Vectors: Distance, angle, dot product and cross product
Applications
We discuss some applications of the dot product and orthogonal projection in the context of statistics and neural signals. Here it is useful to first look again at the notation of a vector as a column vector. This was an arbitrary choice and row vectors will also be important in this convention. Therefore we need a notation for transposition or reflection, to concert a column vector into a column vector and vice versa. We write this with the symbol \(\top\) as superscript
Transposed vector If \(\vec{x}=\cv{x_1\\x_2\\ \vdots \\ x_n}\) then \(\vec{x}^{\top}=(x_1, x_2, \ldots, x_n)\) is the transposed vector, and vice versa \((\vec{x}^{\top})^{\top}=\vec{x}\).
This notation is close to the concept of matrix with one column or one row. If \(\vec{x}=\cv{x_1\\ x_2 \\ \vdots \\ x_n}\) is considered as a matrix with one column, then \(\vec{x}^{\top}=(x_1\;\;x_2\;\;\ldots\;\; x_n)\) is a matrix with one row and the dot product of the vectors can be consider as a matrix product: \[\vec{x}\boldsymbol{\cdot} \vec{y} = \vec{x}^{\top}\!\!\cdot\vec{y}\]
Other commonly used notations for the transposed vector \(\vec{x}^{\top}\) are \(\vec{x}^t\) and \(\vec{x}'\).
Mean, variance, covariance, correlation Suppose you have a series of measurements \((\eta_1, \eta_2,\cdots, \eta_n)\), then you can describe the data as a column vector \(\vec{\eta}=(\eta_1, \eta_2,\cdots, \eta_n)^{\top}\). The average \(\mu\) is defined as \[\mu=\frac{1}{n}\sum_{i=1}^n \eta_i\] This can also be written as the dot product of \(\vec{\eta}\) with the vector \(\frac{1}{n}\,\vec{1}_n\), where \(\vec{1}_n\) is a vector with all \(n\) components equal to \(1\). So \[\mu=\vec{\eta}\boldsymbol{\cdot} (\frac{1}{n}\,\vec{1}_n)=\frac{1}{n}\,\vec{\eta}\boldsymbol{\cdot} \vec{1}_n\]
The variance \(s^2\) can be written as \[s^2=\frac{1}{n-1}\,\left(\vec{\eta}-\mu\vec{1}_n\right)\boldsymbol{\cdot} \left(\vec{\eta}-\mu\vec{1}_n\right)=\frac{1}{n-1}\,\lVert\vec{\eta}-\mu\vec{1}_n\rVert^2\] In a slightly looser notation we also write \[s^2=\frac{1}{n-1}\,\left(\vec{\eta}-\mu\right)\boldsymbol{\cdot} \left(\vec{\eta}-\mu\right)=\frac{1}{n-1}\,\lVert\vec{\eta}-\mu\rVert^2\] and the number \(\mu\) in the given formula must be considered as a vector with each component equal to that number.

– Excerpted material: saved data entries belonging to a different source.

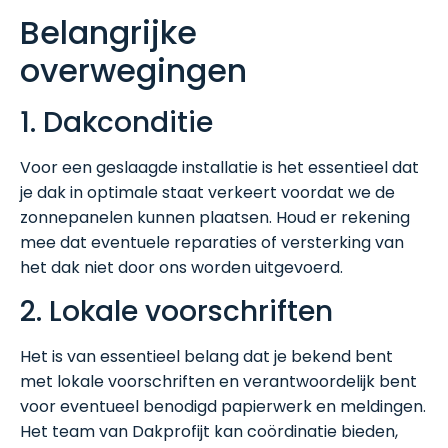
Belangrijke
overwegingen
1. Dakconditie
Voor een geslaagde installatie is het essentieel dat
je dak in optimale staat verkeert voordat we de
zonnepanelen kunnen plaatsen. Houd er rekening
mee dat eventuele reparaties of versterking van
het dak niet door ons worden uitgevoerd.
2. Lokale voorschriften
Het is van essentieel belang dat je bekend bent
met lokale voorschriften en verantwoordelijk bent
voor eventueel benodigd papierwerk en meldingen.
Het team van Dakprofijt kan coördinatie bieden,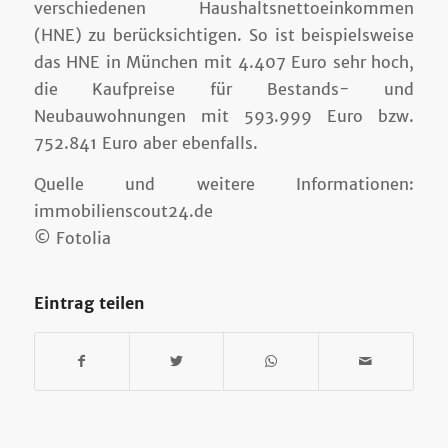
verschiedenen Haushaltsnettoeinkommen
(HNE) zu berücksichtigen. So ist beispielsweise
das HNE in München mit 4.407 Euro sehr hoch,
die Kaufpreise für Bestands- und
Neubauwohnungen mit 593.999 Euro bzw.
752.841 Euro aber ebenfalls.
Quelle und weitere Informationen:
immobilienscout24.de
© Fotolia
Eintrag teilen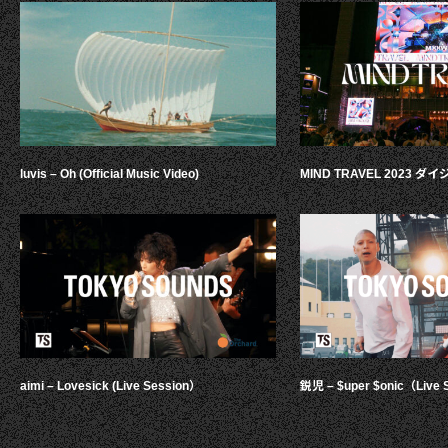
luvis – Oh (Official Music Video)
MIND TRAVEL 2023 
aimi – Lovesick (Live Session）
鋭児 – $uper $onic（Live 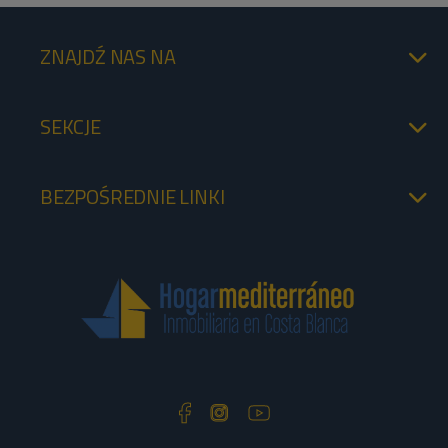
ZNAJDŹ NAS NA
SEKCJE
BEZPOŚREDNIE LINKI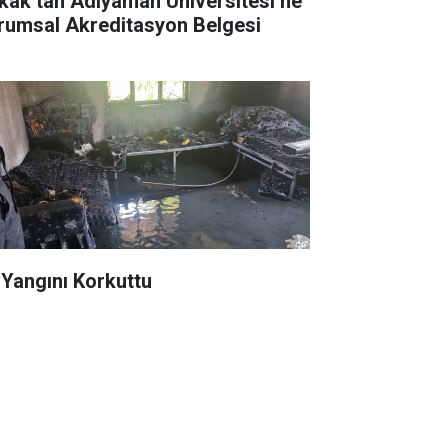
kak’tan Adıyaman Üniversitesi’ne
rumsal Akreditasyon Belgesi
 Yangını Korkuttu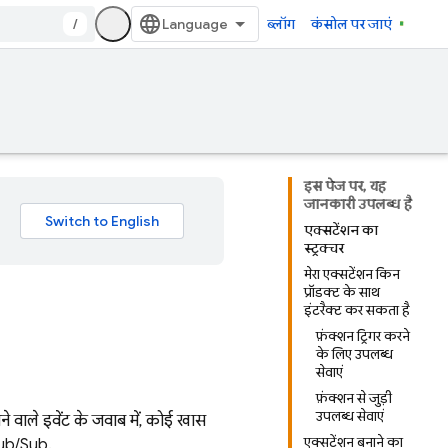
/
ब्लॉग
कंसोल पर जाएं
इस पेज पर, यह
जानकारी उपलब्ध है
एक्सटेंशन का
स्ट्रक्चर
मेरा एक्सटेंशन किन
प्रॉडक्ट के साथ
इंटरैक्ट कर सकता है?
फ़ंक्शन ट्रिगर करने
के लिए उपलब्ध
सेवाएं
फ़ंक्शन से जुड़ी
उपलब्ध सेवाएं
े वाले इवेंट के जवाब में, कोई खास
एक्सटेंशन बनाने का
 Pub/Sub.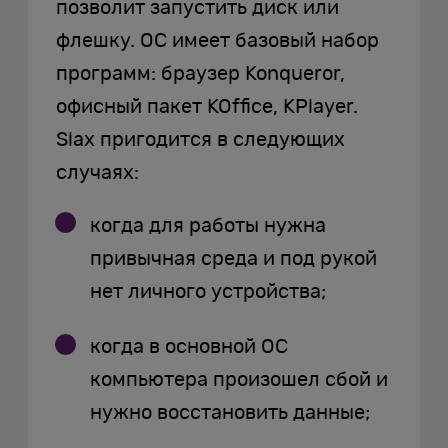
позволит запустить диск или
флешку. ОС имеет базовый набор
программ: браузер Konqueror,
офисный пакет KOffice, KPlayer.
Slax пригодится в следующих
случаях:
когда для работы нужна
привычная среда и под рукой
нет личного устройства;
когда в основной ОС
компьютера произошел сбой и
нужно восстановить данные;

The covariance \(\text{Cov}(\vec{x},\vec{y})\) between two data sets \(\vec{x}\) and \(\vec{y}\) of equal length \(n\) and with averages equal to zero is equal to \[\text{Cov}(\vec{x},\vec{y})=\frac{1}{n-1}\vec{x}\boldsymbol{\cdot}\vec{y}\]
The correlation \(\text{Cor}(\vec{x},\vec{y})\) between two data sets \(\vec{x}\) and \(\vec{y}\) of equal length \(n\) and with averages equal to zero is equal to \[\text{Cor}(\vec{x},\vec{y})=\frac{\vec{x}\boldsymbol{\cdot}\vec{y}}{\lVert\vec{x}\rVert\cdot\lVert\vec{y}\rVert}\] The Cauchy-Schwarz inequality means that the correlation only has values between \(-1\) and \(1\).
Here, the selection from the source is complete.